For a fee reputed to be somewhere between $1.5 and $2 million, Carlos had hired two Miami defense lawyers who were already well known in the society of moneyed cocaine defendants, Edward Shohat and José Quiñón. “This is the type of case that represents to us the highest mountain, and we’re going after it,” Quiñón was quoted as saying, “This is our Everest.” Throughout the trial they referred to their client as “Joe” Lehder, an early alias of Carlos’s, in an apparent effort to de-Colombianize him for the jury. Their basic argument turned out to be that Joe was a much maligned and misunderstood businessman, whose activities on Norman Cay had nothing to do with cocaine whatsoever. Lengthening the airstrip, building the hangars and such, that was all part of a plan to make the island into a tourist resort. All this testimony to the contrary, they said, that was just part of “Pick-on-Joe-Lehder Month.” Carlos himself never took the stand during his trial, and his lawyers presented not a single witness in his defense. Instead, they concentrated their guns on the cross-examination, grilling the prosecution witnesses, twenty-nine of whom had been convicted of one drug offense or another, in an effort to show the jury that these people were all lying about Carlos in order to get a reduction in their sentences or get out of jail altogether. One of the worst of these, they said in their opening statement, was George Jung. Yet when his turn came to be cross-examined, on the fourth day of the trial, George not only managed to keep his story well intact, but in the fencing battle with Quiñón, he gave just about as good as he got.
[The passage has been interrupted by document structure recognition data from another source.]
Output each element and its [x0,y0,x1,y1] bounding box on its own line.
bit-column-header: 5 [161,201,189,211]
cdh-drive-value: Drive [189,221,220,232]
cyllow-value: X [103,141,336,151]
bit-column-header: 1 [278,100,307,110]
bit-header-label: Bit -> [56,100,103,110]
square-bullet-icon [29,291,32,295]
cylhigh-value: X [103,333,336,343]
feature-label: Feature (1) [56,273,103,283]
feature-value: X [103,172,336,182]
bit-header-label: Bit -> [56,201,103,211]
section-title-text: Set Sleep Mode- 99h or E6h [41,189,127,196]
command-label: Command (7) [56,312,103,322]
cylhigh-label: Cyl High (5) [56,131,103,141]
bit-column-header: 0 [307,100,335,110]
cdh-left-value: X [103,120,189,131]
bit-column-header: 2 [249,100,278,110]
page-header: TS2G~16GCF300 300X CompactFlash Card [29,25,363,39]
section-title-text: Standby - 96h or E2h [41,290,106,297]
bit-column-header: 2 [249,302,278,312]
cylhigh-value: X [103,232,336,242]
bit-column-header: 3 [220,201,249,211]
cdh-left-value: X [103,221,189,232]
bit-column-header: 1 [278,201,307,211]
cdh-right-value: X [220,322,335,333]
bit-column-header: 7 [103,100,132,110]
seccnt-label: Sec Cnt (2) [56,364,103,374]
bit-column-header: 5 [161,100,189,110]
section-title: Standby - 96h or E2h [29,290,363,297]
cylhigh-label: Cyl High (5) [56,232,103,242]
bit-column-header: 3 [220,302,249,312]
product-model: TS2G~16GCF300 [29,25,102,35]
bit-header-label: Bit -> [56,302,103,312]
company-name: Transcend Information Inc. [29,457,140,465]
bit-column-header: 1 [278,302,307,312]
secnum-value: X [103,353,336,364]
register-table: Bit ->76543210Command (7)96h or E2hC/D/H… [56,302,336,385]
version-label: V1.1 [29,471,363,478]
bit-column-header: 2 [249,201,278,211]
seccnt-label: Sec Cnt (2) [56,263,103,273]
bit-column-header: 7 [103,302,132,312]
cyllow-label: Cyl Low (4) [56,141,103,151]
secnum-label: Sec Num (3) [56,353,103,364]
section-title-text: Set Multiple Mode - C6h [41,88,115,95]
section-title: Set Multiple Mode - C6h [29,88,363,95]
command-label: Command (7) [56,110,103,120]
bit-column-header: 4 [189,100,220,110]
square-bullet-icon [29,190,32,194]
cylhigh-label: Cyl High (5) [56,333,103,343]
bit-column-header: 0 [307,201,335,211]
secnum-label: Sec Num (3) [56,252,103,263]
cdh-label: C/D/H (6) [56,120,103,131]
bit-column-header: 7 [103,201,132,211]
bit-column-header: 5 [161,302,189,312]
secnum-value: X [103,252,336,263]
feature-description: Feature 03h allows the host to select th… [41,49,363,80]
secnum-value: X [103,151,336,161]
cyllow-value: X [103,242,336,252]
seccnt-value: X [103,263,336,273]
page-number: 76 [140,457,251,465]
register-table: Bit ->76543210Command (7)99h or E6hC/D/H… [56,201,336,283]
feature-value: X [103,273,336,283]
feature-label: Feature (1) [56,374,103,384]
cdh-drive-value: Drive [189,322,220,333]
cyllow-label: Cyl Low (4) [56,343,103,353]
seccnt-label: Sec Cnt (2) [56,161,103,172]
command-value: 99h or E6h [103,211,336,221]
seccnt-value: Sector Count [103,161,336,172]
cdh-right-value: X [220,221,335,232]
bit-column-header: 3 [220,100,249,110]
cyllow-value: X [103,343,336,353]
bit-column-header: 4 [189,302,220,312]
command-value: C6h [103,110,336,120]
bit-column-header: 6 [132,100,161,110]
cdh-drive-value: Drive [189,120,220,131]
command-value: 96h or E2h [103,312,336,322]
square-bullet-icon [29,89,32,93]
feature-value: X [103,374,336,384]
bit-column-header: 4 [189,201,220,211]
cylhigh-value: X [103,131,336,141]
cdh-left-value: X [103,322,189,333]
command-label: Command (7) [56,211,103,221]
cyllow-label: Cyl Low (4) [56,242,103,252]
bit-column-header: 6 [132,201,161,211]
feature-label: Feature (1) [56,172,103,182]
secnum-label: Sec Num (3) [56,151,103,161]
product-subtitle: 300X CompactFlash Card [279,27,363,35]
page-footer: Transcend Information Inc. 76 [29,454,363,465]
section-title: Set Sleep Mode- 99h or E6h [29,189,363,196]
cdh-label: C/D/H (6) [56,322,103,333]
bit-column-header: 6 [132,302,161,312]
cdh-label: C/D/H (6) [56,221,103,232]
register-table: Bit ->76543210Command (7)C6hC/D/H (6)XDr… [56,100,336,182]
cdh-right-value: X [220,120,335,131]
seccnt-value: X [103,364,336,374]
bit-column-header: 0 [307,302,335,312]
Q: Knowing you to have used people before when it fits your interest, would you be using Mr. Lehder in this case in order to lower your prison sentence maybe?
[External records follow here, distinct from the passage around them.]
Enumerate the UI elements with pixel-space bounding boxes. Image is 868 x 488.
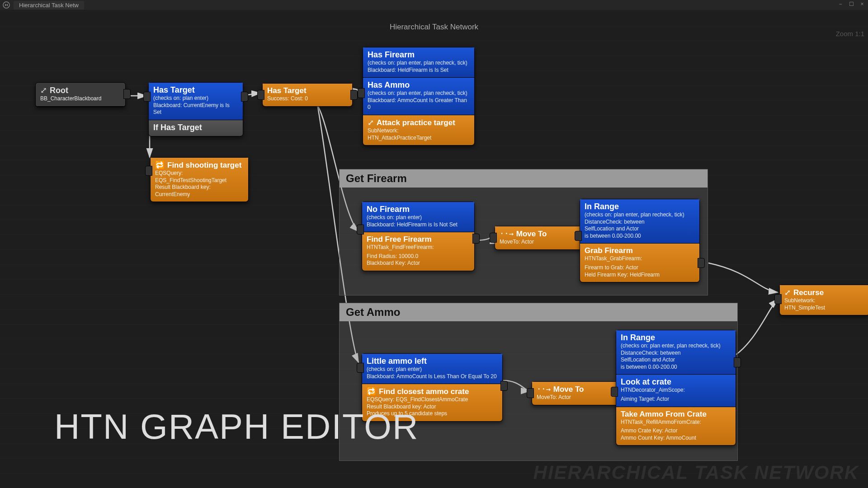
- node-sub: Blackboard: HeldFirearm is Is Set: [368, 67, 470, 74]
- node-sub: Result Blackboard key: CurrentEnemy: [155, 184, 244, 198]
- overlay-title: HTN GRAPH EDITOR: [54, 406, 419, 447]
- input-pin[interactable]: [490, 233, 497, 243]
- node-sub: EQSQuery: EQS_FindTestShootingTarget: [155, 170, 244, 184]
- node-title: In Range: [585, 202, 695, 211]
- input-pin[interactable]: [357, 363, 364, 373]
- node-sub: Ammo Count Key: AmmoCount: [621, 435, 731, 442]
- output-pin[interactable]: [734, 357, 741, 367]
- node-move-to-2[interactable]: ··→Move To MoveTo: Actor: [532, 381, 622, 405]
- node-has-target-stack[interactable]: Has Target (checks on: plan enter) Black…: [148, 82, 243, 136]
- node-title: Recurse: [793, 288, 824, 297]
- node-has-target-task[interactable]: Has Target Success: Cost: 0: [262, 83, 353, 107]
- node-sub: HTNTask_GrabFirearm:: [585, 255, 695, 263]
- node-attack-stack[interactable]: Has Firearm (checks on: plan enter, plan…: [363, 47, 475, 145]
- output-pin[interactable]: [698, 258, 705, 268]
- node-sub: (checks on: plan enter, plan recheck, ti…: [585, 211, 695, 219]
- node-sub: SelfLocation and Actor: [585, 225, 695, 233]
- node-title: Find closest ammo crate: [379, 387, 469, 396]
- node-title: Grab Firearm: [585, 246, 695, 255]
- node-title: Find shooting target: [167, 161, 241, 169]
- node-sub: (checks on: plan enter): [367, 214, 470, 221]
- node-sub: is between 0.00-200.00: [585, 233, 695, 240]
- output-pin[interactable]: [241, 92, 248, 102]
- input-pin[interactable]: [357, 225, 364, 235]
- node-sub: SubNetwork:: [368, 127, 470, 135]
- node-sub: DistanceCheck: between: [585, 219, 695, 226]
- node-sub: DistanceCheck: between: [621, 350, 731, 357]
- node-title: Has Ammo: [368, 80, 470, 90]
- node-sub: HTNTask_RefillAmmoFromCrate:: [621, 419, 731, 426]
- node-sub: HTNTask_FindFreeFirearm:: [367, 244, 470, 251]
- output-pin[interactable]: [123, 89, 131, 99]
- node-sub: SubNetwork:: [784, 297, 865, 305]
- eqs-icon: 🔁: [155, 160, 165, 169]
- node-grab-firearm-stack[interactable]: In Range (checks on: plan enter, plan re…: [580, 199, 700, 282]
- graph-canvas[interactable]: Hierarchical Task Network Zoom 1:1 ⤢Root…: [0, 10, 868, 488]
- node-move-to-1[interactable]: ··→Move To MoveTo: Actor: [495, 226, 585, 250]
- input-pin[interactable]: [145, 166, 152, 176]
- node-sub: HTN_SimpleTest: [784, 305, 865, 312]
- group-title: Get Ammo: [340, 303, 737, 321]
- node-sub: Blackboard: CurrentEnemy is Is Set: [153, 102, 238, 116]
- node-sub: Success: Cost: 0: [267, 95, 348, 103]
- node-sub: is between 0.00-200.00: [621, 364, 731, 371]
- node-title: Root: [50, 86, 68, 95]
- move-icon: ··→: [500, 229, 514, 238]
- node-title: If Has Target: [153, 123, 238, 132]
- node-title: In Range: [621, 333, 731, 343]
- zoom-label: Zoom 1:1: [836, 30, 864, 38]
- overlay-watermark: HIERARCHICAL TASK NETWORK: [533, 462, 859, 483]
- node-sub: (checks on: plan enter, plan recheck, ti…: [368, 60, 470, 67]
- node-sub: Aiming Target: Actor: [621, 396, 731, 403]
- node-recurse[interactable]: ⤢Recurse SubNetwork: HTN_SimpleTest: [779, 285, 868, 315]
- node-title: Move To: [553, 385, 584, 394]
- eqs-icon: 🔁: [367, 387, 376, 396]
- input-pin[interactable]: [527, 388, 534, 398]
- node-sub: Blackboard: HeldFirearm is Is Not Set: [367, 221, 470, 229]
- node-sub: SelfLocation and Actor: [621, 357, 731, 364]
- input-pin[interactable]: [774, 294, 782, 304]
- node-title: Attack practice target: [377, 118, 455, 127]
- input-pin[interactable]: [575, 231, 582, 241]
- subnet-icon: ⤢: [368, 118, 374, 127]
- node-sub: Blackboard: AmmoCount Is Less Than Or Eq…: [367, 373, 498, 380]
- root-icon: ⤢: [40, 85, 47, 95]
- node-title: Has Firearm: [368, 50, 470, 60]
- node-sub: EQSQuery: EQS_FindClosestAmmoCrate: [367, 396, 498, 404]
- output-pin[interactable]: [472, 234, 480, 244]
- node-sub: Find Radius: 10000.0: [367, 253, 470, 260]
- node-sub: BB_CharacterBlackboard: [40, 95, 121, 103]
- output-pin[interactable]: [350, 90, 358, 100]
- node-sub: Held Firearm Key: HeldFirearm: [585, 272, 695, 279]
- node-root[interactable]: ⤢Root BB_CharacterBlackboard: [35, 82, 126, 107]
- move-icon: ··→: [537, 385, 551, 394]
- node-title: Move To: [516, 230, 547, 238]
- node-sub: (checks on: plan enter, plan recheck, ti…: [621, 343, 731, 350]
- subnet-icon: ⤢: [784, 288, 791, 297]
- node-title: Take Ammo From Crate: [621, 410, 731, 419]
- node-find-shooting[interactable]: 🔁Find shooting target EQSQuery: EQS_Find…: [150, 157, 249, 202]
- tab-htn[interactable]: Hierarchical Task Netw: [14, 1, 84, 9]
- input-pin[interactable]: [611, 387, 618, 397]
- node-sub: MoveTo: Actor: [537, 394, 617, 401]
- minimize-button[interactable]: −: [836, 1, 844, 7]
- input-pin[interactable]: [257, 90, 264, 100]
- node-title: Look at crate: [621, 377, 731, 387]
- node-sub: (checks on: plan enter): [367, 366, 498, 373]
- node-title: Find Free Firearm: [367, 235, 470, 244]
- node-sub: Firearm to Grab: Actor: [585, 264, 695, 272]
- node-sub: Blackboard: AmmoCount Is Greater Than 0: [368, 97, 470, 111]
- input-pin[interactable]: [143, 92, 151, 102]
- node-sub: MoveTo: Actor: [500, 239, 580, 246]
- ue-logo-icon: [2, 0, 11, 9]
- node-no-firearm-stack[interactable]: No Firearm (checks on: plan enter) Black…: [362, 202, 475, 271]
- close-button[interactable]: ×: [858, 1, 866, 7]
- output-pin[interactable]: [500, 381, 508, 391]
- node-sub: Blackboard Key: Actor: [367, 260, 470, 267]
- group-title: Get Firearm: [340, 169, 708, 188]
- node-take-ammo-stack[interactable]: In Range (checks on: plan enter, plan re…: [616, 330, 736, 446]
- maximize-button[interactable]: ☐: [847, 1, 855, 7]
- node-title: Has Target: [267, 86, 348, 95]
- node-sub: HTN_AttackPracticeTarget: [368, 135, 470, 142]
- input-pin[interactable]: [358, 88, 365, 98]
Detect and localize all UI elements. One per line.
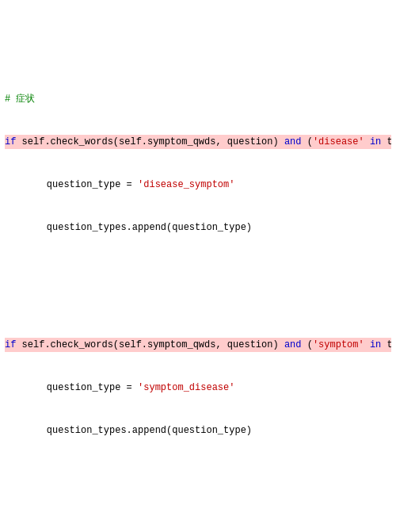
- code-editor: # 症状 if self.check_words(self.symptom_qw…: [5, 6, 391, 532]
- line-append-1: question_types.append(question_type): [5, 220, 391, 235]
- section-symptom2: if self.check_words(self.symptom_qwds, q…: [5, 309, 391, 466]
- deleted-line-2: if self.check_words(self.symptom_qwds, q…: [5, 338, 391, 352]
- comment-symptom: # 症状: [5, 92, 391, 106]
- section-cause: # 原因 if self.check_words(self.cause_qwds…: [5, 526, 391, 532]
- deleted-line-1: if self.check_words(self.symptom_qwds, q…: [5, 135, 391, 149]
- section-symptom: # 症状 if self.check_words(self.symptom_qw…: [5, 63, 391, 263]
- line-question-type-1: question_type = 'disease_symptom': [5, 178, 391, 192]
- line-question-type-2: question_type = 'symptom_disease': [5, 381, 391, 395]
- line-append-2: question_types.append(question_type): [5, 423, 391, 438]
A: Do you really believe that?
Q: I’m asking the questions.
A: Then, no.…
Q: And when you wrote down that you had been to Pablo Escobar’s farm numerous times weren’t you trying to sort of puff up your importance in this case, to see if you can get a better deal, better letter from the government, to see if they will reduce your parole and your sentence? Were you trying to do that, knowing Pablo Escobar to be somebody who has been publicized?
A: No. I didn’t have to expand my role. I was married into a Colombian family that is tied in to people down there. That was well known. I didn’t
have to exaggerate my role. I mean, I was arrested in 1985 with 660 pounds of cocaine, and, in essence, they suddenly confiscated more on the airstrip, close to 3,000 pounds of cocaine. I don’t believe that I had to exaggerate my role with 3,000 pounds of cocaine.
Regarding the matter of George’s aborted hit against Carlos, Quiñón tried to suggest that he’d invented Carlos’s whole betrayal of him as a way to support the fact that he’d had any meaningful relationship with Carlos in the first place.
Q: How long had you known Fat Harry?
A: In effect, I met him while in Danbury.
Q: Okay. And did you go as far as to discuss the amount of money that it would take to do a hit?
A: He was looking more to that, once Lehder was eliminated, a partnership effect, taking over where Lehder left off.
Q: And these discussions took place with Fat Harry?
A: That’s correct.
Q: All right. Was anybody else present in addition to Fat Harry?
A: No. You usually don’t have too many people present when you’re discussing to the effect that you’d like to kill somebody.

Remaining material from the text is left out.